In this tutorial, we use the Lansing Woods dataset to demonstrate how to extract frequency domain features from a multivariate inhomogeneous point pattern data using SpecPP package. Here, we focus on the usage of this package. For the interpretation of the result, please refer to Ding et al. (2025, Section 3.2, Section 8, and Appendix F.3).
Import package and data
The Lansing Woods dataset, available in the spatstat
package, contains the spatial distributions of six different tree
species.
library(SpecPP)
library(spatstat)
plot(split(lansing), pch = 20, cex = .1, main = "Point pattern of Lansing Woods")
summary(lansing)
#> Marked planar point pattern: 2251 points
#> Average intensity 2251 points per square unit (one unit = 924 feet)
#>
#> *Pattern contains duplicated points*
#>
#> Coordinates are given to 3 decimal places
#> i.e. rounded to the nearest multiple of 0.001 units (one unit = 924 feet)
#>
#> Multitype:
#> frequency proportion intensity
#> blackoak 135 0.05997335 135
#> hickory 703 0.31230560 703
#> maple 514 0.22834300 514
#> misc 105 0.04664594 105
#> redoak 346 0.15370950 346
#> whiteoak 448 0.19902270 448
#>
#> Window: rectangle = [0, 1] x [0, 1] units
#> Window area = 1 square unit
#> Unit of length: 924 feet
Before proceeding with the analysis, we first examine the side lengths of the observational window. If the window is too small, the spectral estimator will be evaluated on a coarse frequency grid, limiting its ability to capture the frequency-domain characteristics of the point pattern. By contrast, an excessively large window can make computations unfeasible. We recommend side lengths between 20 and 40, as they offer a good balance between computational efficiency and resolution.
As shown in summary(lansing)
, the window is the unit
square (since spatstat
rescaled the original window).
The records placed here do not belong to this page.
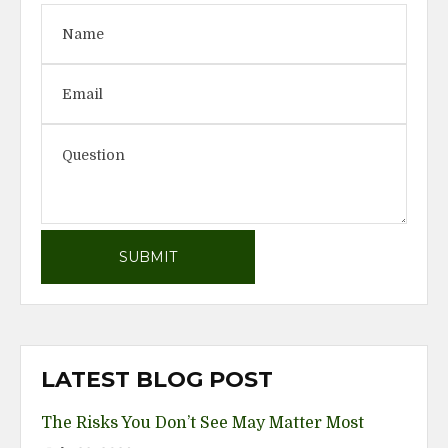
LATEST BLOG POST
The Risks You Don’t See May Matter Most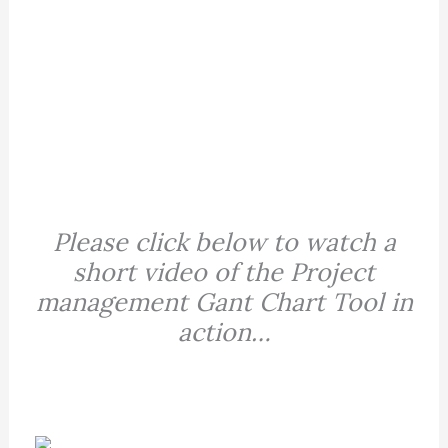
Please click below to watch a
short video of the Project
management Gant Chart Tool in
action…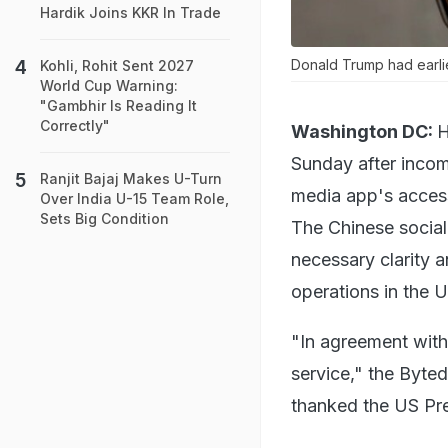
Hardik Joins KKR In Trade
Donald Trump had earlie
Kohli, Rohit Sent 2027
World Cup Warning:
"Gambhir Is Reading It
Correctly"
Washington DC:
H
Sunday after incom
Ranjit Bajaj Makes U-Turn
media app's access
Over India U-15 Team Role,
Sets Big Condition
The Chinese social
necessary clarity 
operations in the 
"In agreement with 
service," the Byted
thanked the US Pre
This is too small for spectral analysis,
so we rescale it by a factor of 1/20:
scale.factor = 1/20
spp = rescale(lansing, scale.factor)
Now the rescaled dataset spp
with side lengths 20 is
suitable for our analysis.
Window(spp)
#> window: rectangle = [0, 20] x [0, 20] units (one unit = 46.2 feet)
Estimate pseudo-spectrum
To estimate the pseudo-spectrum of spp
, we use the
kernel spectral density estimator (KSDE). This calculation of KSDE
involves two key steps: intensity function estimation and bandwidth
selection.
Intensity function estimation
The KSDE involves the first-order intensity function, which needs to
be estimated. While nonparametric approaches (e.g.,
spatstat::density.ppp()
) are available, the asymptotic
properties of the KSDE are established under the parametric form of the
intensity. Therefore, for each tree species, we fit a log-linear model
for the intensity function using Cartesian coordinates:
spps = split(spp)
fit.lambda = vector("list", length(spps))
names(fit.lambda) = names(spps)
for (i in seq_along(spps)){
fit.lambda[[i]] = predict.ppm(ppm(spps[[i]] ~ x + y + x:y))
}
We then plot the fitted intensity to verify whether it adequately
captures spatial inhomogeneity. The figure below suggests that our model
~ x + y + x:y
may be overly simplistic. However, for
pedagogical purposes, we proceed with this specification.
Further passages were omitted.